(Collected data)
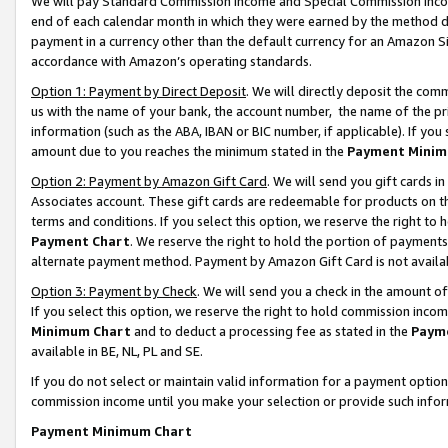
We will pay Standard Commission Income and Special Commission Incom
end of each calendar month in which they were earned by the method de
payment in a currency other than the default currency for an Amazon Sit
accordance with Amazon’s operating standards.
Option 1: Payment by Direct Deposit
. We will directly deposit the co
us with the name of your bank, the account number, the name of the pr
information (such as the ABA, IBAN or BIC number, if applicable). If you 
amount due to you reaches the minimum stated in the
Payment Minim
Option 2: Payment by Amazon Gift Card
. We will send you gift cards 
Associates account. These gift cards are redeemable for products on t
terms and conditions. If you select this option, we reserve the right t
Payment Chart
. We reserve the right to hold the portion of payment
alternate payment method. Payment by Amazon Gift Card is not available
Option 3: Payment by Check
. We will send you a check in the amount o
If you select this option, we reserve the right to hold commission inco
Minimum Chart
and to deduct a processing fee as stated in the
Paym
available in BE, NL, PL and SE.
If you do not select or maintain valid information for a payment opti
commission income until you make your selection or provide such info
Payment Minimum Chart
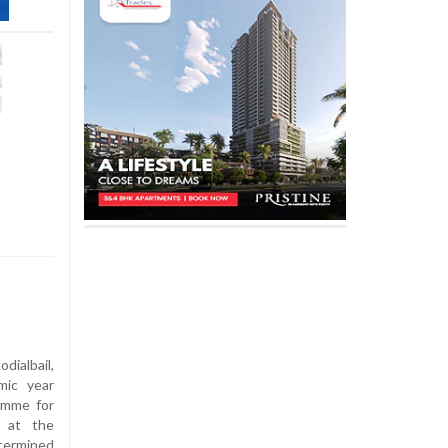
dialbail,
ic year
amme for
6 at the
termined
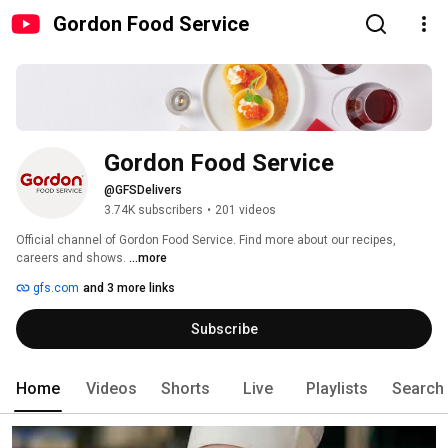
Gordon Food Service
Gordon Food Service
@GFSDelivers
3.74K subscribers
•
201 videos
Official channel of Gordon Food Service. Find more about our recipes, 
careers and shows. 
...more
gfs.com
and 3 more links
Subscribe
Home
Videos
Shorts
Live
Playlists
Search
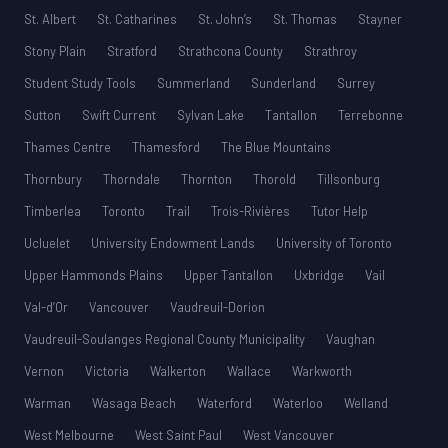
St. Albert
St. Catharines
St. John’s
St. Thomas
Stayner
Stony Plain
Stratford
Strathcona County
Strathroy
Student Study Tools
Summerland
Sunderland
Surrey
Sutton
Swift Current
Sylvan Lake
Tantallon
Terrebonne
Thames Centre
Thamesford
The Blue Mountains
Thornbury
Thorndale
Thornton
Thorold
Tillsonburg
Timberlea
Toronto
Trail
Trois-Rivières
Tutor Help
Ucluelet
University Endowment Lands
University of Toronto
Upper Hammonds Plains
Upper Tantallon
Uxbridge
Vail
Val-d’Or
Vancouver
Vaudreuil-Dorion
Vaudreuil-Soulanges Regional County Municipality
Vaughan
Vernon
Victoria
Walkerton
Wallace
Warkworth
Warman
Wasaga Beach
Waterford
Waterloo
Welland
West Melbourne
West Saint Paul
West Vancouver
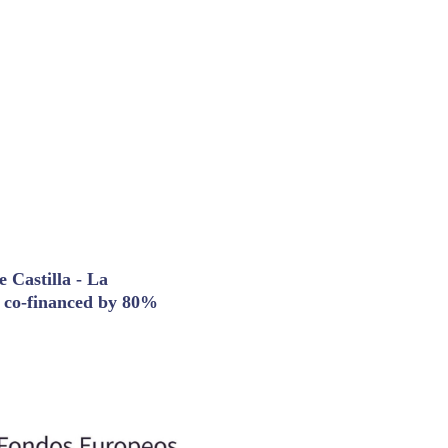
 Castilla - La
t co-financed by 80%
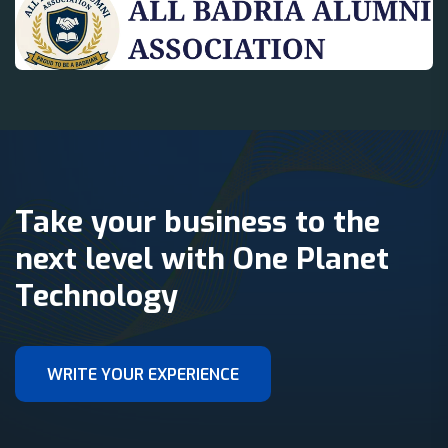
Take your business to the
next level with One Planet
Technology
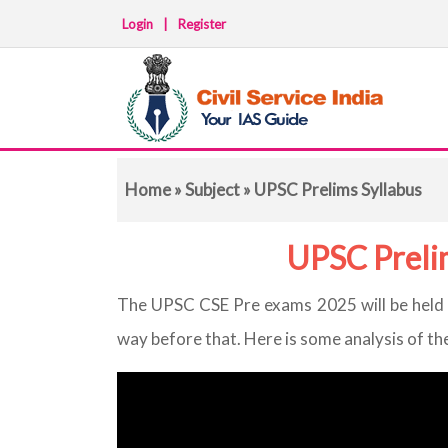
Login
|
Register
Home
»
Subject
» UPSC Prelims Syllabus
UPSC Preli
The UPSC CSE Pre exams 2025 will be held o
way before that. Here is some analysis of th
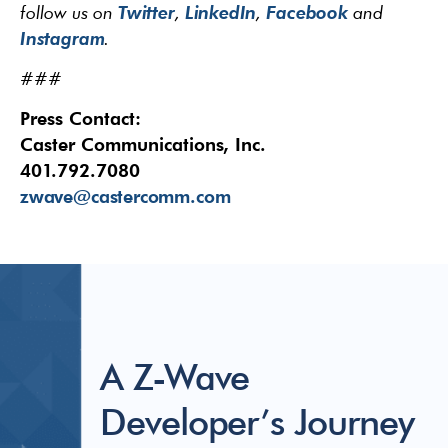
Twitter
LinkedIn
Facebook
follow us on
,
,
and
Instagram
.
###
Press Contact:
Caster Communications, Inc.
401.792.7080
zwave@castercomm.com
A Z-Wave
Developer’s Journey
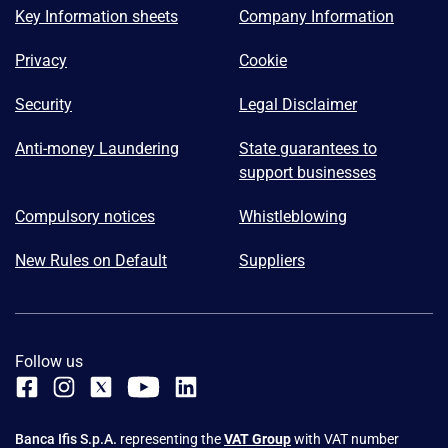
Key Information sheets
Company Information
Privacy
Cookie
Security
Legal Disclaimer
Anti-money Laundering
State guarantees to
support businesses
Compulsory notices
Whistleblowing
New Rules on Default
Suppliers
Follow us
Banca Ifis S.p.A.
representing the
VAT Group
with VAT number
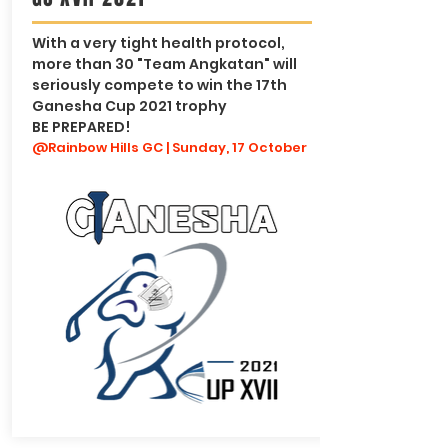
With a very tight health protocol,
more than 30 "Team Angkatan" will
seriously compete to win the 17th
Ganesha Cup 2021 trophy
BE PREPARED!
@Rainbow Hills GC | Sunday, 17 October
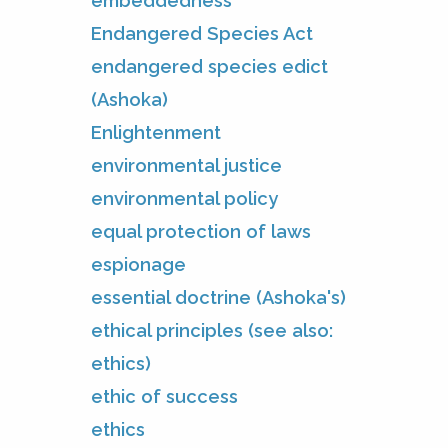
embeddedness
Endangered Species Act
endangered species edict
(Ashoka)
Enlightenment
environmental justice
environmental policy
equal protection of laws
espionage
essential doctrine (Ashoka's)
ethical principles (see also:
ethics)
ethic of success
ethics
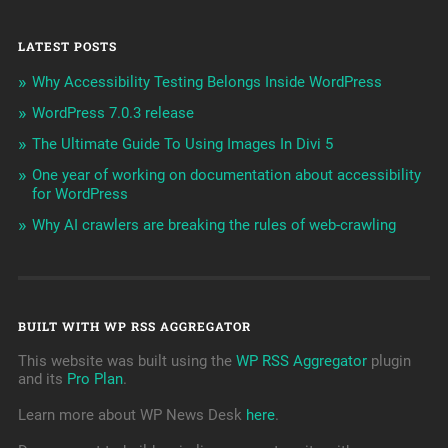
LATEST POSTS
Why Accessibility Testing Belongs Inside WordPress
WordPress 7.0.3 release
The Ultimate Guide To Using Images In Divi 5
One year of working on documentation about accessibility
for WordPress
Why AI crawlers are breaking the rules of web-crawling
BUILT WITH WP RSS AGGREGATOR
This website was built using the
WP RSS Aggregator
plugin
and its
Pro Plan
.
Learn more about WP News Desk
here
.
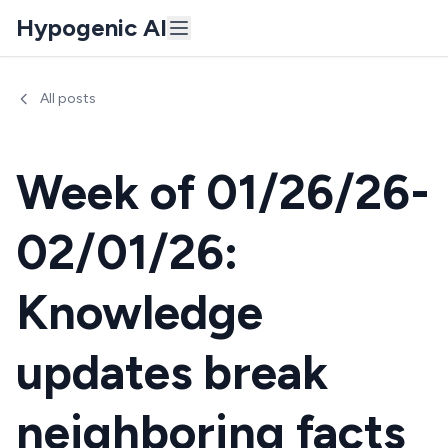
Hypogenic AI
All posts
Week of 01/26/26-
02/01/26:
Knowledge
updates break
neighboring facts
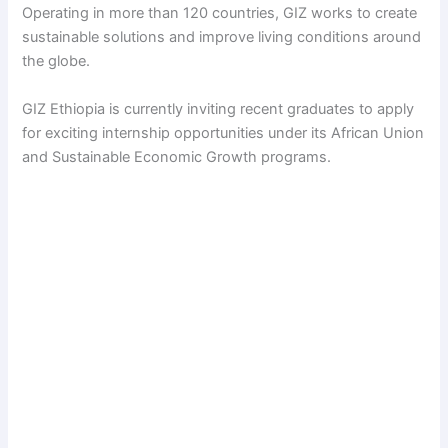
Operating in more than 120 countries, GIZ works to create
sustainable solutions and improve living conditions around
the globe.
GIZ Ethiopia is currently inviting recent graduates to apply
for exciting internship opportunities under its African Union
and Sustainable Economic Growth programs.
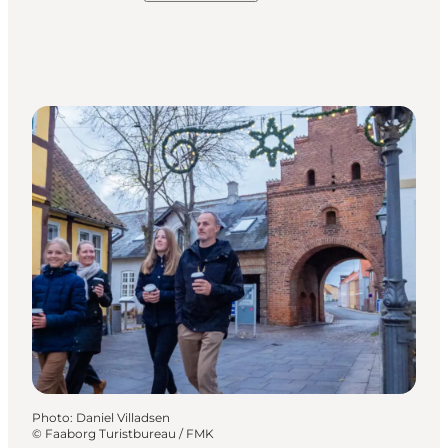
Photo
:
Daniel Villadsen
©
Faaborg Turistbureau / FMK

**Task to complete:** Please write out, exactly as they appear above, only the lines in the stretch from the line with "portion of payment" through the line with "available in BE, NL, PL and SE.".

**Exercise answer:**
. We reserve the right to hold the portion of payment
alternate payment method. Payment by Amazon Gift Card is not available
Option 3: Payment by Check
. We will send you a check in the amount o
If you select this option, we reserve the right to hold commission inco
Minimum Chart
and to deduct a processing fee as stated in the
Paym
available in BE, NL, PL and SE.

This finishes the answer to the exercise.